Lt. Gov. Delbert Hosemann, the current Republican Senate president, supports Medicaid expansion. In 2019, Reeves’ two Republican primary opponents, Bill Waller and Robert Foster, both supported Medicaid expansion, as did the current governor’s Democratic opponent, Jim Hood.

Like Harmony Stribling, other Mississippians have died after being unable to access care following hospital closures, too, including 23-year-old Shyteria Shardae Shoemaker who died in 2019 following an asthma attack. A group of friends she was with first attempted to drive her to the local hospital in Houston, Miss., but learned it had closed emergency-room operations under financial strain in 2014. By the time friends were able to get Shoemaker to Baptist Memorial Hospital in Calhoun City a half hour away, she was gone.

In May, a group of Mississippi health-care workers and patients joined the Mississippi Hospital Association to launch a signature initiative drive to put Medicaid expansion on the ballot. Polls have shown that a majority of Mississippians support expanding Medicaid.

“We’ve got a number of rural hospitals in our state, and 50% of those rural hospitals are in danger of closing. … We can help bridge that. We can help stop that,” Mississippi Hospital Association President Tim Moore said at the campaign’s kickoff event on May 12, 2021.

Two days later, the Mississippi Supreme Court killed the campaign when it struck down Mississippi’s entire citizen ballot initiative system as it overturned a medical-marijuana program that voters approved last year.

‘I Don’t Want To Hear From People Like Lynn Fitch’

In 2020, Fitch was one of 18 Republican attorneys general who asked the U.S. Supreme Court to invalidate the ACA. If the court had done so, it would have ended the possibility for Medicaid expansion in the state while also ending health coverage for more than 110,000 Mississippians who receive federal ACA subsidies to afford insurance. In June, the nation’s high court rejected Fitch and other Republicans’ arguments, allowing the ACA to stand.

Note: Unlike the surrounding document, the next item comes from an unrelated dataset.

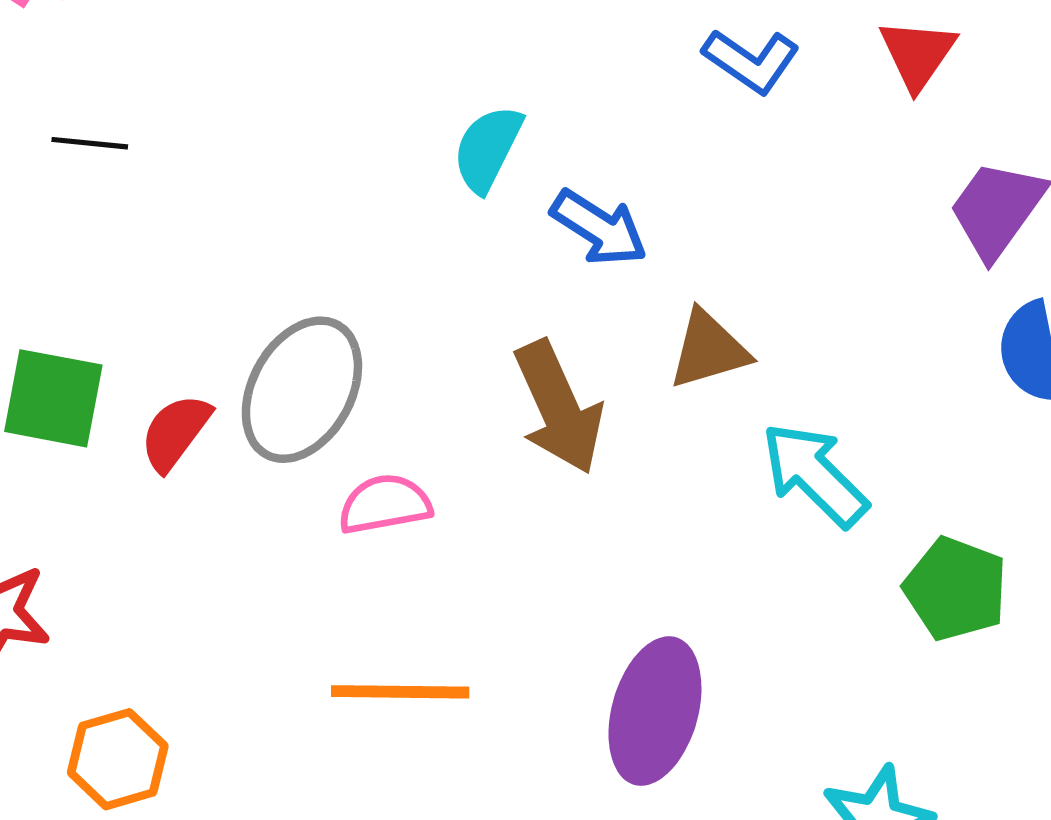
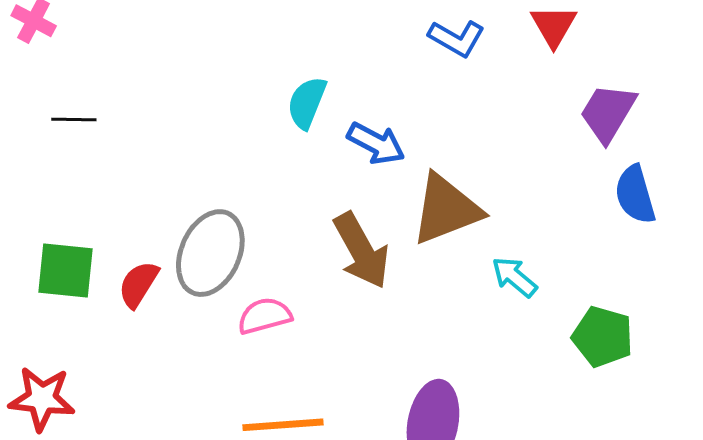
brown triangle: (709, 350) -> (446, 209), size x1.5
cyan arrow: (815, 475) -> (514, 277), size x0.7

Lynn Fitch sits at a White House table next to Donald Trump and Bill Barr
The U.S. Supreme Court rejected a lawsuit backed by Mississippi Attorney General Lynn Fitch, left, and the Trump administration that asked the court to invalidate the 2010 Patient Protection and Affordable Care Act along with its Medicaid expansion provision. Photo courtesy Trump White House Archives

Laurie Bertram Roberts told the Mississippi Free Press yesterday that Fitch’s record does not align with the words she used during the Daily Signal interview.

“I don’t want to hear anything from people like Lynn Fitch about how they talk about the person as a whole person when the only policies I see them pushing for poor women and their children is how to adopt them out of their arms faster,” she said. “They’re cutting off parental rights to low-income women in the system in DHS—they push for that.”

Leaders in Fitch’s party and others in state government could help make life easier for women, mothers and reduce the need for abortion, Roberts said, if they prioritized things like helping low-income families get access to SNAP benefits; tackling domestic violence; testing years worth of rape kit backlogs to identify rapists; or expanding Medicaid.

“All these things that impact whether or not someone has an abortion,” Roberts said. “I ain’t seen them working on that.”